Worms eat my garbage!

I have 1000 new best friends and they eat my garbage!

We just received our Wriggly Wranch worm bin from San Mateo County Recycle works. Our county (along with many others) have a composting and worm bin program. You can order bins at a subsidised price which is pretty cool. Ours was $29 and we paid an extra $5 for the "Worms eat my garbage" book so we can learn how to take care of these little buggers.

What is a worm composting you ask?

In a nutshell, the worms eat your food scraps and turn them into fertilizer for your garden and plants. Its pretty much like regular composting except on a smaller scale and worms do all the work. They poop out "castings" which is a very rich manure.

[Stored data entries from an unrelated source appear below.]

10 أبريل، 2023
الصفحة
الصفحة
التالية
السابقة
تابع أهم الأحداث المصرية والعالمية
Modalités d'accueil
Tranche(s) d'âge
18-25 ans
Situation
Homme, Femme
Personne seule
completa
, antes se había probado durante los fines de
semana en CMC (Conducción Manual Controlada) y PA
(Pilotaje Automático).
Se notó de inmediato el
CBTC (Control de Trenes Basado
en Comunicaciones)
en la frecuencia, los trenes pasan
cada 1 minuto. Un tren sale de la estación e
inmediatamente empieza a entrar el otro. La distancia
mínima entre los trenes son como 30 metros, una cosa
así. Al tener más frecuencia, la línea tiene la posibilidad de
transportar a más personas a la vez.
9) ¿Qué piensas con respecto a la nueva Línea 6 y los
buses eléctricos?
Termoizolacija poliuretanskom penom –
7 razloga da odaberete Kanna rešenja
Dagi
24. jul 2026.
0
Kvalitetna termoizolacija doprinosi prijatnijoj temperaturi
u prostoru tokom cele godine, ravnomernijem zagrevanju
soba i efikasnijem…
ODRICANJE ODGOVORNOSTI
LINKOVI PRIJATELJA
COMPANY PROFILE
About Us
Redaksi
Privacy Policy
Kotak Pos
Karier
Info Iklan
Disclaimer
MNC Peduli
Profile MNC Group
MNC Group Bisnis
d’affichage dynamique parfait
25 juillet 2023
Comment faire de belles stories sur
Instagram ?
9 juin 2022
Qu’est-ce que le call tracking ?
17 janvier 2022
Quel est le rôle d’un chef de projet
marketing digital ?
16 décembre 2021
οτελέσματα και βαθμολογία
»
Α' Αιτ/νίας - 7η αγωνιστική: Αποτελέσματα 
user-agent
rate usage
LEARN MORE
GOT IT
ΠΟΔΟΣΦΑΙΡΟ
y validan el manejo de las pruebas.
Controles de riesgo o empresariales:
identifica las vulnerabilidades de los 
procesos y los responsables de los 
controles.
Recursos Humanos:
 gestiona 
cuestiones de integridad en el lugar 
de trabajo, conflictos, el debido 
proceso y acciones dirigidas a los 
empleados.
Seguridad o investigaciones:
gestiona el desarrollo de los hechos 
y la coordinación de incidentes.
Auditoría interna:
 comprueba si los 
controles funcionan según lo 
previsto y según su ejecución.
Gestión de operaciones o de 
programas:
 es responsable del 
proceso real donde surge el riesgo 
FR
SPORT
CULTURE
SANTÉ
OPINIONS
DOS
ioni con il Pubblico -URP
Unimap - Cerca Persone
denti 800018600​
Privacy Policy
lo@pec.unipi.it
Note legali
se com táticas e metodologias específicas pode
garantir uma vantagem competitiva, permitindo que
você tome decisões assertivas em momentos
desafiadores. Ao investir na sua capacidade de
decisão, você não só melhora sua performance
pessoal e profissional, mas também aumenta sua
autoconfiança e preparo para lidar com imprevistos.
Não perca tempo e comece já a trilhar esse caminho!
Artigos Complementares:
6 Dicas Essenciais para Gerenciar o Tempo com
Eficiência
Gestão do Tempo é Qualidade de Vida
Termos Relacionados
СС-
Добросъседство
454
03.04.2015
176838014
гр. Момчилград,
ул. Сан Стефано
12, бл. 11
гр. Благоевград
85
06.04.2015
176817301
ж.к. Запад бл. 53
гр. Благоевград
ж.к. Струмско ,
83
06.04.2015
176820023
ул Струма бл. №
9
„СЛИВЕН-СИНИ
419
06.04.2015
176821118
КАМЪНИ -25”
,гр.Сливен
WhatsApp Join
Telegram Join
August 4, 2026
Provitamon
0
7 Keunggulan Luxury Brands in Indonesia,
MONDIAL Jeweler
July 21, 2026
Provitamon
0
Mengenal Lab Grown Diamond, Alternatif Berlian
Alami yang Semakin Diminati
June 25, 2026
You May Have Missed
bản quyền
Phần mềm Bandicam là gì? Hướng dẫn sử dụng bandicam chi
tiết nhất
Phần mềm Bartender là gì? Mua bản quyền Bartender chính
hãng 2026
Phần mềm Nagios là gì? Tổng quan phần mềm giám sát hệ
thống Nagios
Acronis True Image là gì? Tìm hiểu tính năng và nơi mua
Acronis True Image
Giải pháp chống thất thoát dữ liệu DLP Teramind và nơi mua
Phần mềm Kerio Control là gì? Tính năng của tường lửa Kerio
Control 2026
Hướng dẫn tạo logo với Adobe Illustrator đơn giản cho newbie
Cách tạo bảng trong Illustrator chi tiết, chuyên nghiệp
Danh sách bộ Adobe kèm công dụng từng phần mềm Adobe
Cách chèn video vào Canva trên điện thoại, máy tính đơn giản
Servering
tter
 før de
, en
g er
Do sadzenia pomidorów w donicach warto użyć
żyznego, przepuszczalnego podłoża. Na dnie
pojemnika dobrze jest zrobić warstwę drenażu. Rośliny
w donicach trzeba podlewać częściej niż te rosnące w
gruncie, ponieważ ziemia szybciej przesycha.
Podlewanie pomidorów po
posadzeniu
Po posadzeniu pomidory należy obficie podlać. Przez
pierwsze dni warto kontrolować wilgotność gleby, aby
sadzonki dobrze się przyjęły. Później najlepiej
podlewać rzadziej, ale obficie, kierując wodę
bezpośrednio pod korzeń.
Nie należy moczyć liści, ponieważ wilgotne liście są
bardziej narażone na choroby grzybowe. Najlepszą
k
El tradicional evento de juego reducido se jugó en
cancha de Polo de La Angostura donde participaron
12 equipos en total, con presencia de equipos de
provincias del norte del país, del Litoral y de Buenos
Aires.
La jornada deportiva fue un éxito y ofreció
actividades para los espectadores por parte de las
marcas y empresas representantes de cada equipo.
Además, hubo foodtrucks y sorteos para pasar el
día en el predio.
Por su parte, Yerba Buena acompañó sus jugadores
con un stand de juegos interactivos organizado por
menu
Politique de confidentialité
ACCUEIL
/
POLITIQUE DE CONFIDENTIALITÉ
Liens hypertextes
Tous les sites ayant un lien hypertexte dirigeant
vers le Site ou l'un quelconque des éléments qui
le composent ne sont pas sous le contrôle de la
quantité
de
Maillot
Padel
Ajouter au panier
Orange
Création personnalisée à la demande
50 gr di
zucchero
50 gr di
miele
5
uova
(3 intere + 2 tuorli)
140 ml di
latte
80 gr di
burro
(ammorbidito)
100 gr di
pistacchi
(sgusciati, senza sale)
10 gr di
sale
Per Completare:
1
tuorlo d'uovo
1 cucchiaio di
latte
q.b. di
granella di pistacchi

How do I use this worm manure?

There are several ways to use the castings

1. Sprinkle it around your plants and veggies straight out of the worm bin
2. Mix directly into your soil
3. Make a "tea" out of it to water your plants

Why is it so great?

- Improves and enriches your soil
- Enhances plant growth and crop yield
- Improves root growth
- Reduces amount of stuff you are sending to landfills (soooo ecofriendly!!)
- It pretty much will make your garden awesome and its easy!

Is it really THAT easy??

We just set up our worm bin today and it was really simple (well, at least so far it seems that way)

How do you set it up?

Here we are with our worms. We purchased them from Sloat Garden Center in San Bruno. Each container holds at least 300 worms and costs $14.99. To get the bin started you need about 1000 worms. We can always add more later if we want to speed up the factory :)

Our worm bin came with a block of "coir" which is the outside part of coconut shells. It makes for great worm bedding plus its ecofriendly. We had to soak the block in a bucket of water for 15 min. It rehydrates and expands to 3 times its size. After that you spread it out in the bottom tray of the bin. As you can see my worm farming assistant is doing a fabulous job.

After adding the coir we dumped the worms in. The are super wriggly! I thought I would be freaked out but wasn't at all (until H tried to throw one on me. Eeekk!). They pretty much don't like light so immediately burrowed into the bedding.

Next come the food scraps. I have been collecting these over the past week. Apparently the worms will eat them faster if the scraps are in smaller pieces so I chopped them up a bit then we sprinkled them on top of the worms. Its important to not overfeed the worms at first so, as you can tell there isn't a ton of food for them right off the bat. Once they get accustomed to their new environment we can add more during each feeding.

The final step in setting up the bin is to cover the scraps with shredded newspaper and put on the lid. This will keep the light out (worms love the dark) and cut down on potential odors and discourages fruit flies.

Its important to keep the bin in an area where it wont get to much heat (over 90 degrees) and also is sheltered from rain. Worms don't swim. We put ours on the deck outside the kitchen. Its protected from the elements plus convenient for feeding.

Now...we wait. Boooo. I hate waiting. But, it does take some time for the worms to start breaking down the scraps and producing castings for us.

Pretty much all we will do for now is keep an eye on them to monitor how fast they are eating the scraps then add more as necessary. Once they get in full swing the worms will eat at least 1 lb of scraps per week.

What do they eat?

Fruit: apples, pears, banana peels, strawberries, peaches, and all melons
Veggies: beans, cabbage, celery, carrots, cucumbers, all greens, corn/cobs and squash
Cereal and grains: oatmeal, pasta, rice, non sugared breakfast cereal, corn meal, pancakes
Misc: coffee filter paper, tea bags, egg shells, dead flowers, newspaper, cardboard, paperboard, paper egg cartons and brown leaves
Do not feed: meat, poultry, fish, dairy, junk food, citrus (is toxic to worms), non-biodegradable items like plastic, sponges, foil, dog and cat feces.

I will keep you all updated on the progress of our bin. Im very excited about this. Its our first step to making our house more ecofriendly plus all the cool kids are doing it. Its soooo 2009.

Are you going to get one?

1 comment:

  1. I started a makeshift compost pile a few weeks ago. I'm not sure if I'm doing it correctly. We'll see.